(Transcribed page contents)
┌──

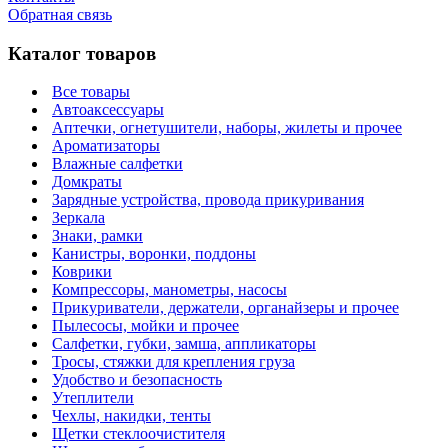
Обратная связь
Каталог товаров
Все товары
Автоаксессуары
Аптечки, огнетушители, наборы, жилеты и прочее
Ароматизаторы
Влажные салфетки
Домкраты
Зарядные устройства, провода прикуривания
Зеркала
Знаки, рамки
Канистры, воронки, поддоны
Коврики
Компрессоры, манометры, насосы
Прикуриватели, держатели, органайзеры и прочее
Пылесосы, мойки и прочее
Салфетки, губки, замша, аппликаторы
Тросы, стяжки для крепления груза
Удобство и безопасность
Утеплители
Чехлы, накидки, тенты
Щетки стеклоочистителя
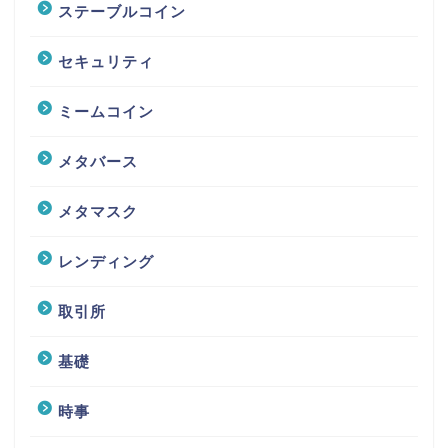
ステーブルコイン
セキュリティ
ミームコイン
メタバース
メタマスク
レンディング
取引所
基礎
時事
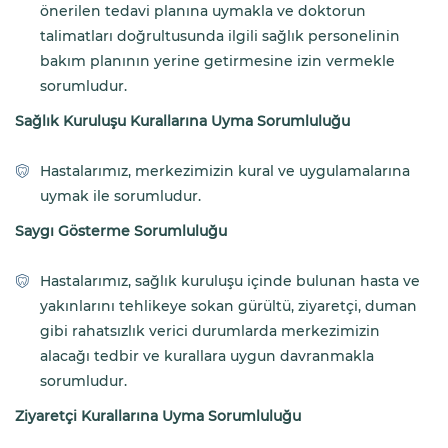
önerilen tedavi planına uymakla ve doktorun
talimatları doğrultusunda ilgili sağlık personelinin
bakım planının yerine getirmesine izin vermekle
sorumludur.
Sağlık Kuruluşu Kurallarına Uyma Sorumluluğu
Hastalarımız, merkezimizin kural ve uygulamalarına
uymak ile sorumludur.
Saygı Gösterme Sorumluluğu
Hastalarımız, sağlık kuruluşu içinde bulunan hasta ve
yakınlarını tehlikeye sokan gürültü, ziyaretçi, duman
gibi rahatsızlık verici durumlarda merkezimizin
alacağı tedbir ve kurallara uygun davranmakla
sorumludur.
Ziyaretçi Kurallarına Uyma Sorumluluğu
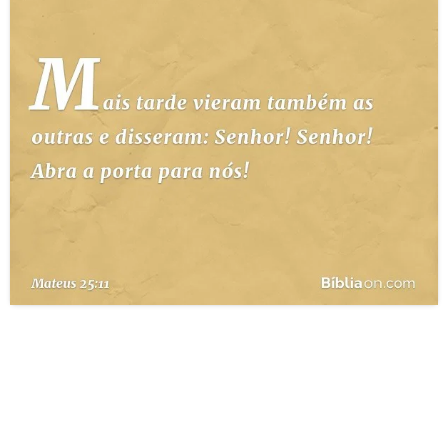
10 MANDAMENTOS
ESTUDOS BÍBLICOS
ESBOÇOS DE PREGAÇÃO
TEMAS
PERGUNTE À BÍBLIA
IA
TERMO BÍBLICO
JOGOS
QUEM SOMOS
LOJA BÍBLIAON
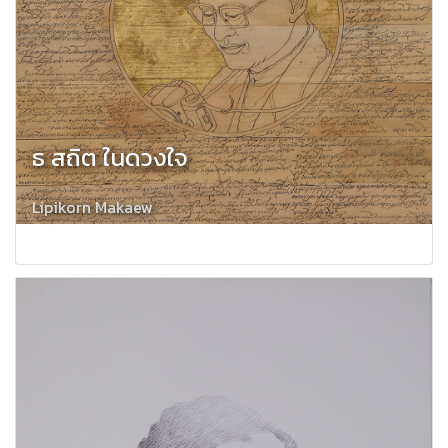
ธ สถิต ในดวงใจ
Lipikorn Makaew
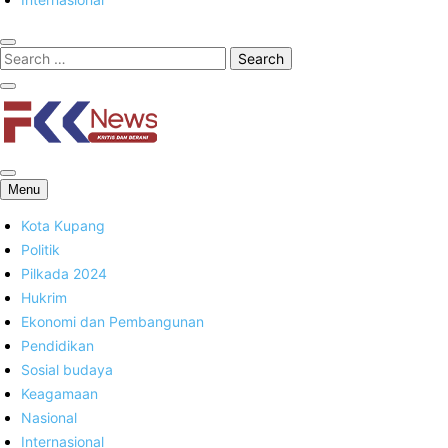
FKK News
Menu
Kota Kupang
Politik
Pilkada 2024
Hukrim
Ekonomi dan Pembangunan
Pendidikan
Sosial budaya
Keagamaan
Nasional
Internasional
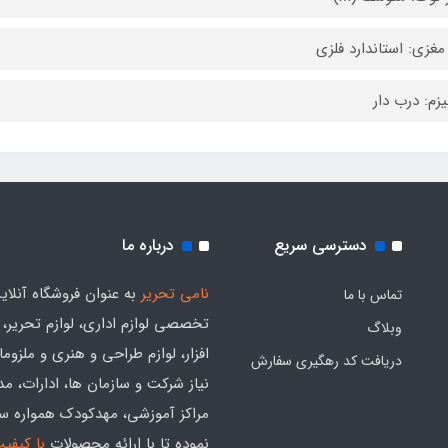
مغزی: استاندارد فلزی
یزم: درب دار
دسترسی سریع
درباره ما
نامی تحریر
به عنوان فروشگاه آنلای
تماس با ما
تخصصی لوازم اداری، لوازم تحریر،
وبلاگ
افزار، لوازم طراحی و هنری و ملزوم
دریافت کد رهگیری سفارش
نیاز شرکت و سازمان ها، ادارات، م
مراکز آموزشی، مهدکودک همواره س
نموده تا با ارائه محصولات
با کیفی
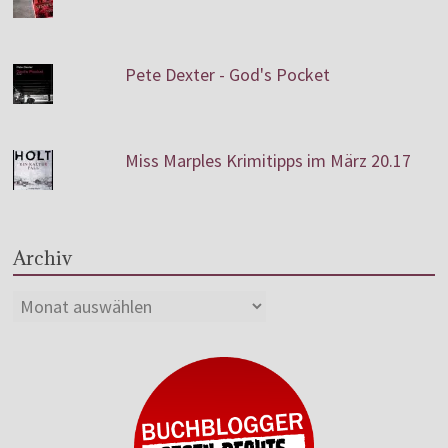
Pete Dexter - God's Pocket
Miss Marples Krimitipps im März 20.17
Archiv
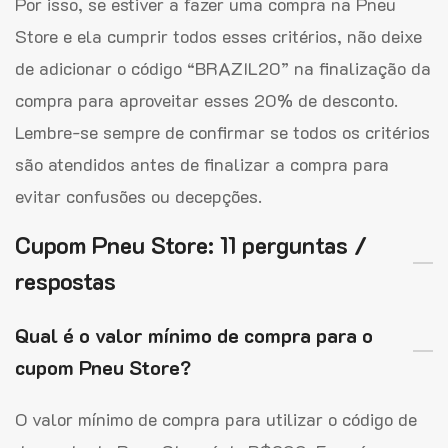
Por isso, se estiver a fazer uma compra na Pneu
Store e ela cumprir todos esses critérios, não deixe
de adicionar o código “BRAZIL20” na finalização da
compra para aproveitar esses 20% de desconto.
Lembre-se sempre de confirmar se todos os critérios
são atendidos antes de finalizar a compra para
evitar confusões ou decepções.
Cupom Pneu Store: 11 perguntas /
respostas
Qual é o valor mínimo de compra para o
cupom Pneu Store?
O valor mínimo de compra para utilizar o código de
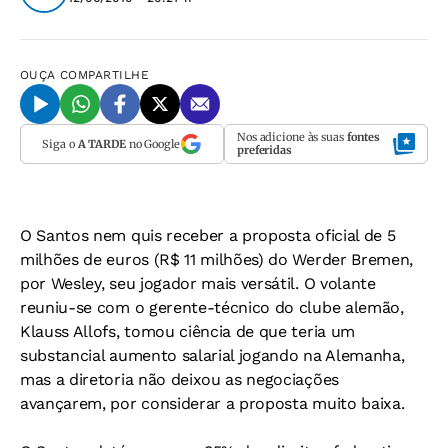
OUÇA
COMPARTILHE
Nos adicione às suas
fontes
Siga o
A TARDE
no Google
preferidas
O Santos nem quis receber a proposta oficial de 5
milhões de euros (R$ 11 milhões) do Werder Bremen,
por Wesley, seu jogador mais versátil. O volante
reuniu-se com o gerente-técnico do clube alemão,
Klauss Allofs, tomou ciência de que teria um
substancial aumento salarial jogando na Alemanha,
mas a diretoria não deixou as negociações
avançarem, por considerar a proposta muito baixa.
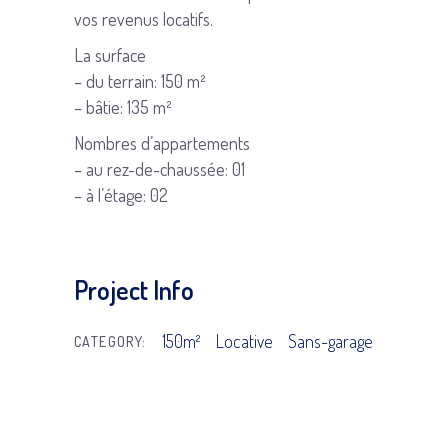
vos revenus locatifs.
La surface
– du terrain: 150 m²
– bâtie: 135 m²
Nombres d’appartements
– au rez-de-chaussée: 01
– à l’étage: 02
Project Info
150m²
Locative
Sans-garage
CATEGORY:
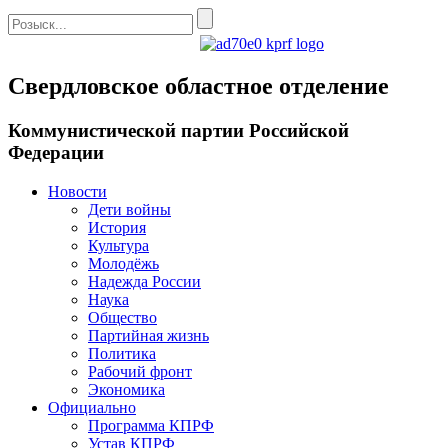
Свердловское областное отделение
Коммунистической партии Российской
Федерации
Новости
Дети войны
История
Культура
Молодёжь
Надежда России
Наука
Общество
Партийная жизнь
Политика
Рабочий фронт
Экономика
Официально
Программа КПРФ
Устав КПРФ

└──

=== Instructions to follow ===
Retype the entries above exactly, starting at their first line and ending with the line that holds "Miss Marples Krimitipps im März 20.17"; pictures stay out.

=== Solved exercise ===
Обратная связь
Каталог товаров
Все товары
Автоаксессуары
Аптечки, огнетушители, наборы, жилеты и прочее
Ароматизаторы
Влажные салфетки
Домкраты
Зарядные устройства, провода прикуривания
Зеркала
Знаки, рамки
Канистры, воронки, поддоны
Коврики
Компрессоры, манометры, насосы
Прикуриватели, держатели, органайзеры и прочее
Пылесосы, мойки и прочее
Салфетки, губки, замша, аппликаторы
Тросы, стяжки для крепления груза
Удобство и безопасность
Утеплители
Чехлы, накидки, тенты
Щетки стеклоочистителя
ステーブルコイン
セキュリティ
ミームコイン
メタバース
メタマスク
レンディング
取引所
基礎
時事
önerilen tedavi planına uymakla ve doktorun
talimatları doğrultusunda ilgili sağlık personelinin
bakım planının yerine getirmesine izin vermekle
sorumludur.
Sağlık Kuruluşu Kurallarına Uyma Sorumluluğu
Hastalarımız, merkezimizin kural ve uygulamalarına
uymak ile sorumludur.
Saygı Gösterme Sorumluluğu
Hastalarımız, sağlık kuruluşu içinde bulunan hasta ve
yakınlarını tehlikeye sokan gürültü, ziyaretçi, duman
gibi rahatsızlık verici durumlarda merkezimizin
alacağı tedbir ve kurallara uygun davranmakla
sorumludur.
Ziyaretçi Kurallarına Uyma Sorumluluğu
10 MANDAMENTOS
ESTUDOS BÍBLICOS
ESBOÇOS DE PREGAÇÃO
TEMAS
PERGUNTE À BÍBLIA
IA
TERMO BÍBLICO
JOGOS
QUEM SOMOS
LOJA BÍBLIAON
ธ สถิต ในดวงใจ
Lipikorn Makaew
FKK News
Menu
Kota Kupang
Politik
Pilkada 2024
Hukrim
Ekonomi dan Pembangunan
Pendidikan
Sosial budaya
Keagamaan
Nasional
Internasional
مغزی: استاندارد فلزی
یزم: درب دار
دسترسی سریع
درباره ما
نامی تحریر
به عنوان فروشگاه آنلای
تماس با ما
تخصصی لوازم اداری، لوازم تحریر،
وبلاگ
افزار، لوازم طراحی و هنری و ملزوم
دریافت کد رهگیری سفارش
نیاز شرکت و سازمان ها، ادارات، م
مراکز آموزشی، مهدکودک همواره س
نموده تا با ارائه محصولات
با کیفی
Pete Dexter - God's Pocket
Miss Marples Krimitipps im März 20.17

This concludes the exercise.